6. En l'état de l'instruction, le moyen tiré de ce que les faits qui lui sont reprochés ne constituent pas une menace grave faisant obstacle au renouvellement de son titre de séjour est propre à créer un doute sérieux quant à la légalité de la décision attaquée.

7. Il résulte de ce qui précède que les deux conditions requises par les dispositions précitées de l’article L. 521-1 du code de justice administrative sont remplies en l’espèce. Il y a lieu, dès lors, d’ordonner la suspension de l’exécution de la décision attaquée.
Sur les conclusions aux fins d’injonction et d’astreinte :
8. Aux termes de l’article L. 511-1 du code de justice administrative : « Le juge des référés statue par des mesures qui présentent un caractère provisoire. (…)
9. En l’espèce, il y a lieu d’enjoindre au préfet du Nord de procéder au réexamen de la demande de M. B... dans un délai d’un mois à compter de la notification de la présente ordonnance et de lui délivrer, dans cette attente, une autorisation provisoire de séjour l’autorisant à travailler, dans un délai de cinq jours, à compter de la notification de la présente ordonnance.



Sur les frais du litige :
10. Dans les circonstances de l’espèce, il y a lieu de mettre à la charge de l’État, partie perdante, une somme de 800 euros au titre de l’article L. 761-1 du code de justice administrative.

O R D O N N E :

Article 1er : L’exécution de la décision du 24 janvier 2025 par laquelle le préfet du Nord a refusé de renouveler la carte de résident de M. B... est suspendue jusqu’à ce qu’il soit statué au fond sur la légalité.

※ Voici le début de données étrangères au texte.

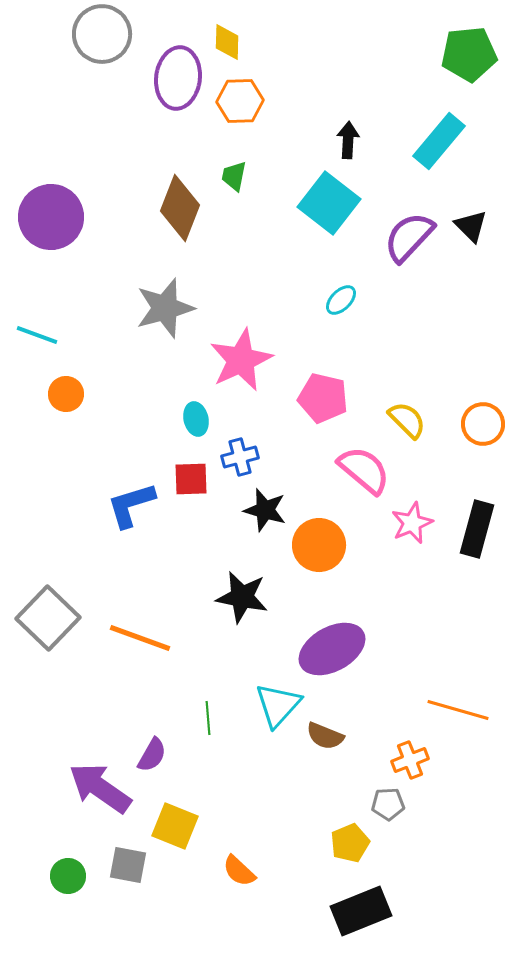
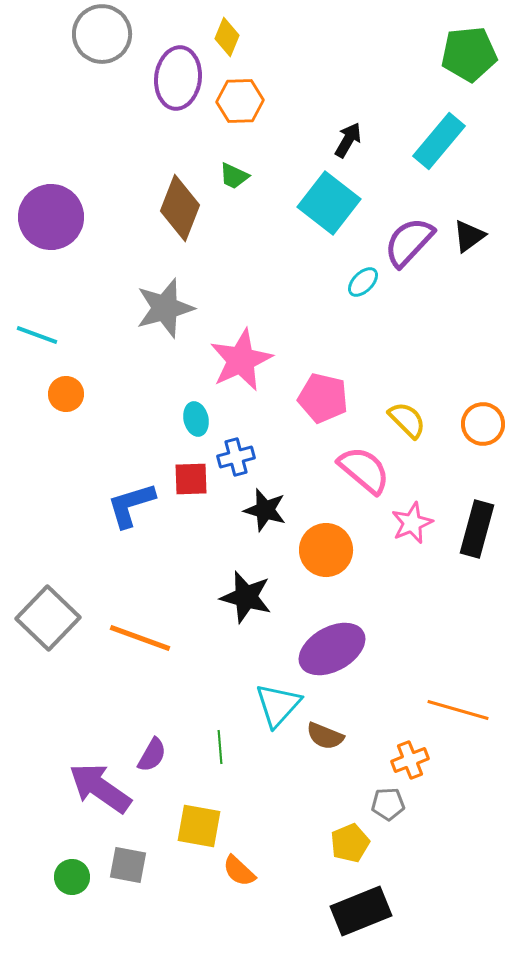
yellow diamond at (227, 42): moved 5 px up; rotated 21 degrees clockwise
black arrow at (348, 140): rotated 27 degrees clockwise
green trapezoid at (234, 176): rotated 76 degrees counterclockwise
black triangle at (471, 226): moved 2 px left, 10 px down; rotated 39 degrees clockwise
purple semicircle at (409, 237): moved 5 px down
cyan ellipse at (341, 300): moved 22 px right, 18 px up
blue cross at (240, 457): moved 4 px left
orange circle at (319, 545): moved 7 px right, 5 px down
black star at (242, 597): moved 4 px right; rotated 4 degrees clockwise
green line at (208, 718): moved 12 px right, 29 px down
yellow square at (175, 826): moved 24 px right; rotated 12 degrees counterclockwise
green circle at (68, 876): moved 4 px right, 1 px down
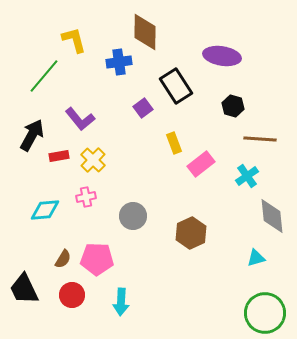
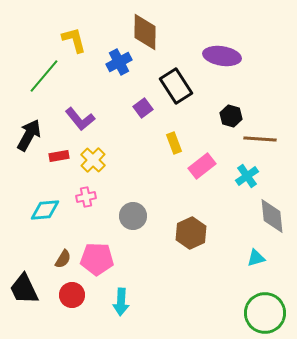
blue cross: rotated 20 degrees counterclockwise
black hexagon: moved 2 px left, 10 px down
black arrow: moved 3 px left
pink rectangle: moved 1 px right, 2 px down
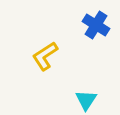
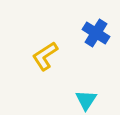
blue cross: moved 8 px down
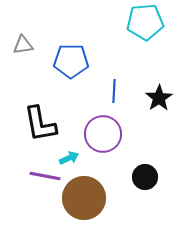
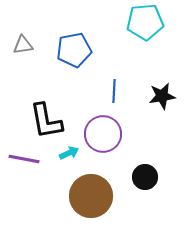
blue pentagon: moved 3 px right, 11 px up; rotated 12 degrees counterclockwise
black star: moved 3 px right, 2 px up; rotated 24 degrees clockwise
black L-shape: moved 6 px right, 3 px up
cyan arrow: moved 5 px up
purple line: moved 21 px left, 17 px up
brown circle: moved 7 px right, 2 px up
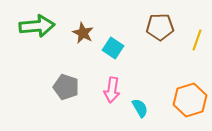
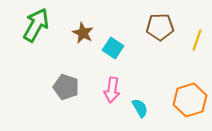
green arrow: moved 1 px left, 1 px up; rotated 56 degrees counterclockwise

Article 2 : Il est enjoint au préfet du Nord de procéder au réexamen de la demande de titre de séjour de M. B..., dans un délai d’un mois à compter de la notification de la présente ordonnance et de lui délivrer, dans cette attente, une autorisation provisoire de séjour l’autorisant à travailler, dans un délai de 5 jours.

Article 3 : L’Etat versera la somme de 800 euros à M. B... au titre de l’article L. 761-1 du code de justice administrative.

Article 4 : La présente ordonnance sera notifiée à M. B... et au ministre de l’intérieur.


Fait à Lille, le 27 octobre 2025.


Le juge des référés,

signé

P. Lassaux


La République mande et ordonne au ministre de l’intérieur en ce qui le concerne ou à tous commissaires de justice à ce requis en ce qui concerne les voies de droit commun, contre les parties privées, de pourvoir à l'exécution de la présente décision.